What is needed ▸ When you print the records, keep every line identical to the original.

Task data ▸
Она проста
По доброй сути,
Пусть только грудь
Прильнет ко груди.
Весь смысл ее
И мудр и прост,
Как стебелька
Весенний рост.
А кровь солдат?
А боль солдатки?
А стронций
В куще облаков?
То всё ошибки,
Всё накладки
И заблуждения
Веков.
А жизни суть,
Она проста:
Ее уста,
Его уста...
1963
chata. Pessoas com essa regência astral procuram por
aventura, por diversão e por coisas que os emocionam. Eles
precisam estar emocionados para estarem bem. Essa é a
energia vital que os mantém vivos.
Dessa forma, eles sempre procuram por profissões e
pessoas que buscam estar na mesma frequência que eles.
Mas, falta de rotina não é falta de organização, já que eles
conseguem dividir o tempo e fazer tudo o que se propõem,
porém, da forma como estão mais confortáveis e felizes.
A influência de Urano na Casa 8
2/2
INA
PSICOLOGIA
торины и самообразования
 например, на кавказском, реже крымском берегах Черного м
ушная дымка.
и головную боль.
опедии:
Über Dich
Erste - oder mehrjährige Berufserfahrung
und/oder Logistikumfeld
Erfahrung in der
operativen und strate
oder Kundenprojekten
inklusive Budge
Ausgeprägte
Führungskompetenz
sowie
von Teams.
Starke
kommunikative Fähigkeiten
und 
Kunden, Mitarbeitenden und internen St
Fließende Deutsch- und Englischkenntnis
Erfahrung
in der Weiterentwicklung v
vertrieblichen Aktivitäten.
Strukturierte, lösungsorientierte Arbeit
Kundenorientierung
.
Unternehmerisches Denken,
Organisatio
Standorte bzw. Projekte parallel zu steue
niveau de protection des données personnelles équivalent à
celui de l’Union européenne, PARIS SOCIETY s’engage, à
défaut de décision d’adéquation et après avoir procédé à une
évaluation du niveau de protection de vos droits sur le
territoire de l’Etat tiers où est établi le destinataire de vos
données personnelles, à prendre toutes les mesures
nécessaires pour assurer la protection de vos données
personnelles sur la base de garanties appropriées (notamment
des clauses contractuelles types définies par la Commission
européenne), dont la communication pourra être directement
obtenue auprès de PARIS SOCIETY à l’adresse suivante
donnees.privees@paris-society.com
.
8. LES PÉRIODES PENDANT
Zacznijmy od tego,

Written answer ▸
Она проста
По доброй сути,
Пусть только грудь
Прильнет ко груди.
Весь смысл ее
И мудр и прост,
Как стебелька
Весенний рост.
А кровь солдат?
А боль солдатки?
А стронций
В куще облаков?
То всё ошибки,
Всё накладки
И заблуждения
Веков.
А жизни суть,
Она проста:
Ее уста,
Его уста...
1963
chata. Pessoas com essa regência astral procuram por
aventura, por diversão e por coisas que os emocionam. Eles
precisam estar emocionados para estarem bem. Essa é a
energia vital que os mantém vivos.
Dessa forma, eles sempre procuram por profissões e
pessoas que buscam estar na mesma frequência que eles.
Mas, falta de rotina não é falta de organização, já que eles
conseguem dividir o tempo e fazer tudo o que se propõem,
porém, da forma como estão mais confortáveis e felizes.
A influência de Urano na Casa 8
2/2
INA
PSICOLOGIA
торины и самообразования
 например, на кавказском, реже крымском берегах Черного м
ушная дымка.
и головную боль.
опедии:
Über Dich
Erste - oder mehrjährige Berufserfahrung
und/oder Logistikumfeld
Erfahrung in der
operativen und strate
oder Kundenprojekten
inklusive Budge
Ausgeprägte
Führungskompetenz
sowie
von Teams.
Starke
kommunikative Fähigkeiten
und 
Kunden, Mitarbeitenden und internen St
Fließende Deutsch- und Englischkenntnis
Erfahrung
in der Weiterentwicklung v
vertrieblichen Aktivitäten.
Strukturierte, lösungsorientierte Arbeit
Kundenorientierung
.
Unternehmerisches Denken,
Organisatio
Standorte bzw. Projekte parallel zu steue
niveau de protection des données personnelles équivalent à
celui de l’Union européenne, PARIS SOCIETY s’engage, à
défaut de décision d’adéquation et après avoir procédé à une
évaluation du niveau de protection de vos droits sur le
territoire de l’Etat tiers où est établi le destinataire de vos
données personnelles, à prendre toutes les mesures
nécessaires pour assurer la protection de vos données
personnelles sur la base de garanties appropriées (notamment
des clauses contractuelles types définies par la Commission
européenne), dont la communication pourra être directement
obtenue auprès de PARIS SOCIETY à l’adresse suivante
donnees.privees@paris-society.com
.
8. LES PÉRIODES PENDANT
Zacznijmy od tego,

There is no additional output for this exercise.